About This Diabetic Retinopathy Study in Hagerstown

Diabetic Retinopathy (DR) is a common eye condition caused by diabetes, where high blood sugar levels damage the blood vessels in the back part of the eye (called the retina). Over time, this damage can lead to vision problems and even blindness if not treated. This study will assess surabgene lomparvovec (sura-vec) as a potential one-time gene therapy administered in the suprachoroidal space (SCS) for the treatment of diabetic retinopathy (DR) and prevention of vision-threatening events (VTEs) in participants with non-proliferative DR (NPDR) without center-involved diabetic macular edema (CI-DME). This study will consist of 3 portions: a Phase 2b portion, a Phase 3 portion, and a bilateral treatment portion. Approximately 576 adult participants will be enrolled in the study across multiple sites in the United States and Puerto Rico. In the Phase 2b and Phase 3 portions, participants will be randomized to different groups to receive sura-vec and prophylactic steroids or sham and artificial tears in their study eye. If assigned to sham, participants will be given an opportunity to cross over and receive treatment with sura-vec. In the bilateral treatment portion, participants will be enrolled to receive sura-vec and prophylactic steroids in both eyes. In all 3 portions, follow-up in the study will continue through 5 years following administration of sura-vec in each eye. There may be higher treatment burden for participants in this trial compared to their standard of care. Participants will attend regular visits during the study at a clinic.
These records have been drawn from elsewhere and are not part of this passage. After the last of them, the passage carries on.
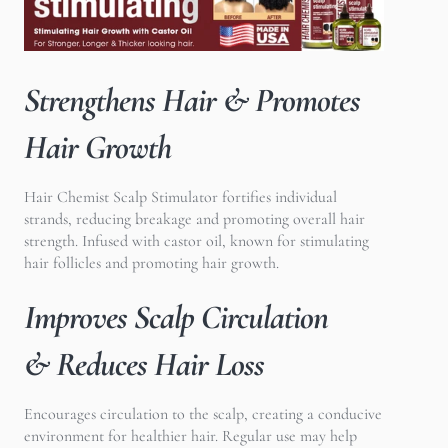
Strengthens Hair & Promotes
Hair Growth
Hair Chemist Scalp Stimulator f
ortifies individual
strands, reducing breakage and promoting overall hair
strength. Infused with castor oil, known for stimulating
hair follicles and promoting hair growth.
Improves Scalp Circulation
& Reduces Hair Loss
Encourages circulation to the scalp, creating a conducive
environment for healthier hair. Regular use may help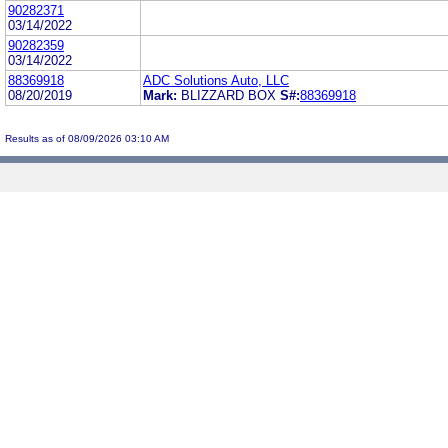
90282371
03/14/2022
90282359
03/14/2022
88369918
ADC Solutions Auto, LLC
08/20/2019
Mark:
BLIZZARD BOX
S#:
88369918
Results as of 08/09/2026 03:10 AM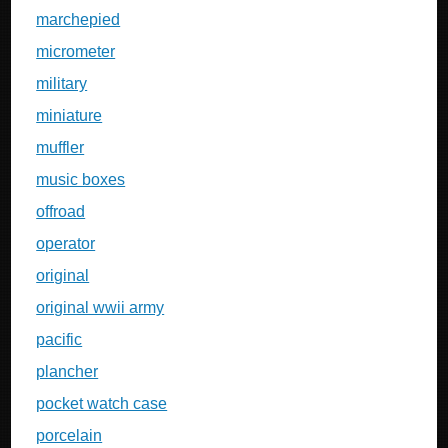
marchepied
micrometer
military
miniature
muffler
music boxes
offroad
operator
original
original wwii army
pacific
plancher
pocket watch case
porcelain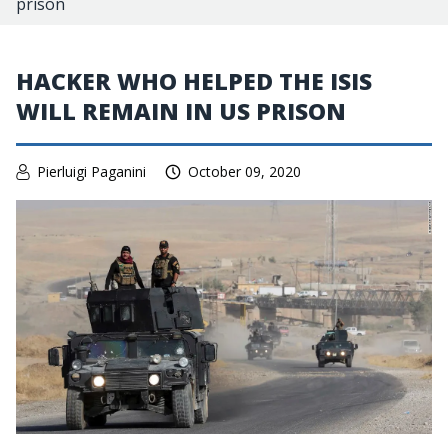
prison
HACKER WHO HELPED THE ISIS
WILL REMAIN IN US PRISON
Pierluigi Paganini
October 09, 2020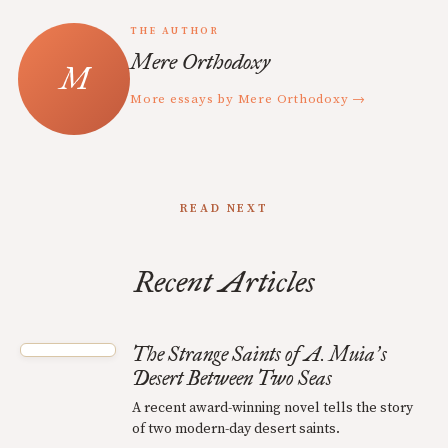
THE AUTHOR
Mere Orthodoxy
More essays by Mere Orthodoxy →
READ NEXT
Recent Articles
The Strange Saints of A. Muia
s
’
Desert Between Two Seas
A recent award-winning novel tells the story
of two modern-day desert saints.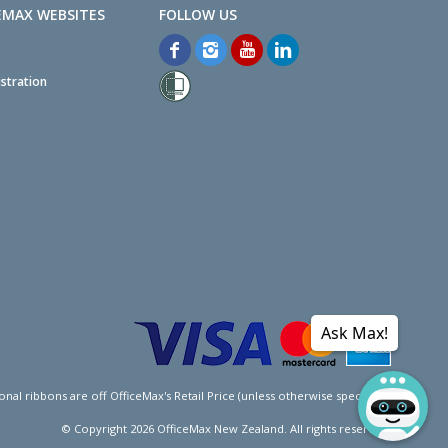
EMAX WEBSITES
stration
Ask Max!
l ribbons are off OfficeMax's Retail Price (unless otherwise specified).
© Copyright
2026
OfficeMax New Zealand. All rights reserved.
The effect of the treatment will be checked by medical assessments, blood tests, checking for side effects and completing questionnaires.

Sponsor: AbbVie

Who Can Participate

Inclusion Criteria

Ocular (Study Eye for Phase 2b and Phase 3 Portions; Both Eyes for Bilateral Portion)
Moderately severe or severe nonproliferative diabetic retinopathy (NPDR) (early treatment diabetic retinopathy study-diabetic retinopathy severity scale \[DRSS\] level 47 or 53) for which panretinal photocoagulation (PRP) or anti- vascular endothelial growth factor (VEGF) can be safely deferred for at least 6 months after Screening Visit 1.
Best-corrected visual acuity (BCVA) in the study eye of \>= 69 Early treatment diabetic retinopathy study letters (approximate Snellen equivalent 20/40 or better) at Screening Visit 1. Systemic • Diabetic retinopathy (DR) secondary to diabetes mellitus Type 1 or 2 with a hemoglobin A1c (HbA1c)\< 12% within 60 days prior to Screening Visit 1.

Exclusion Criteria

Ocular (Study Eye for Phase 2b and Phase 3 Portions; Both Eyes for Bilateral Portion)
Presence of active center involved-diabetic macular edema (CI-DME) in the study eye as determined by spectral domain optical coherence tomography (SD-OCT) evaluated by the central reading center (CRC), using the following threshold: Central retinal thickness (CRT) \>= 320 μm as measured by Heidelberg Spectralis SD-OCT (conversion to equivalent measurement is required and performed by the CRC if imaging is done with another SD-OCT instrument).
Active ocular inflammation including scleral inflammation (including episcleritis) or ocular/ periocular infection present in either eye at Screening Visit 1 or Screening Visit 2
Neovascularization from a cause other than DR, per investigator
Evidence or documented history of panretinal photocoagulation (PRP) or retinal laser therapy
History of intravitreal therapy, including anti-VEGF and long- or short-acting steroid therapy, within the prior 6 months and documentation of more than 10 prior anti-VEGF or short acting steroid intravitreal injections within 36 months of Screening Visit 1
Pregnant and breastfeeding individuals are excluded from this clinical study. Systemic
Initiation of intensive insulin treatment (pump or multiple daily injections) within the past 6 months or plans to do so within 52 weeks after Day 1
Initiation of any treatment containing a GLP-1 receptor agonist within the 3 months prior to Screening Visit 1 or plans to do so within 52 weeks after Day 1
Pregnant and breastfeeding individuals are excluded from this clinical study

Not sure if you qualify? Submit your interest and a study coordinator will help determine your eligibility.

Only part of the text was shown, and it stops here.